→ **DATA TO EXAMINE**:
------------------------------------------------------------------------

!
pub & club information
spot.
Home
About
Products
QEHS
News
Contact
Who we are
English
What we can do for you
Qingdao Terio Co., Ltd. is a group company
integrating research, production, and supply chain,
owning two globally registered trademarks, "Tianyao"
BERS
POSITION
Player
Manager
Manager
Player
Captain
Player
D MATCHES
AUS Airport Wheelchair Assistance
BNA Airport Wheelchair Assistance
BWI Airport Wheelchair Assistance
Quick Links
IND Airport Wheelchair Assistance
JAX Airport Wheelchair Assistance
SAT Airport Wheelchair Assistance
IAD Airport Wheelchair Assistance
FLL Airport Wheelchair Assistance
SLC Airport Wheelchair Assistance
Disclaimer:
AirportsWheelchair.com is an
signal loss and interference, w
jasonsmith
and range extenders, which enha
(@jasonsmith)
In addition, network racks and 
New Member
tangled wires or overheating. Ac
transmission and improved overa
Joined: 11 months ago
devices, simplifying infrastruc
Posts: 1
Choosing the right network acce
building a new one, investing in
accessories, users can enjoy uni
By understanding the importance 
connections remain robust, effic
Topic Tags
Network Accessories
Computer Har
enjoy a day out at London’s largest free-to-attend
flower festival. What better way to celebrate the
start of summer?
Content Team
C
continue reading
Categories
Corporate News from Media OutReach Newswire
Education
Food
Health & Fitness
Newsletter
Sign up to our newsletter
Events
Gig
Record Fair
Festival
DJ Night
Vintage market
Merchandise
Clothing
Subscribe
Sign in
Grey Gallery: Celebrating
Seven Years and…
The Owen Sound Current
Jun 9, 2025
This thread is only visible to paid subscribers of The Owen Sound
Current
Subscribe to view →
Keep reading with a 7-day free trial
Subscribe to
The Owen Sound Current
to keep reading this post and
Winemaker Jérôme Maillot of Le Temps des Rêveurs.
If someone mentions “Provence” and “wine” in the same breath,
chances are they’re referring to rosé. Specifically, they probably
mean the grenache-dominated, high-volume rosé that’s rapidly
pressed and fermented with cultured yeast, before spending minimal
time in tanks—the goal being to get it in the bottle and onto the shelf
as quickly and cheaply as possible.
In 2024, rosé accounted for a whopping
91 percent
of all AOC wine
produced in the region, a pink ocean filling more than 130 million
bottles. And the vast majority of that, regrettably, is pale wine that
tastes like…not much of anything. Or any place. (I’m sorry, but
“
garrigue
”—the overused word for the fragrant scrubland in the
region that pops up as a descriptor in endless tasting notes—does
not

------------------------------------------------------------------------

→ **EXERCISE OBJECTIVE**:
Starting with the line above that holds "tangled wires or overheating. Ac" and stopping with the line that holds "Network Accessories", reproduce each line exactly, omitting all other lines.

→ **WRITTEN SOLUTION**:
tangled wires or overheating. Ac
transmission and improved overa
Joined: 11 months ago
devices, simplifying infrastruc
Posts: 1
Choosing the right network acce
building a new one, investing in
accessories, users can enjoy uni
By understanding the importance 
connections remain robust, effic
Topic Tags
Network Accessories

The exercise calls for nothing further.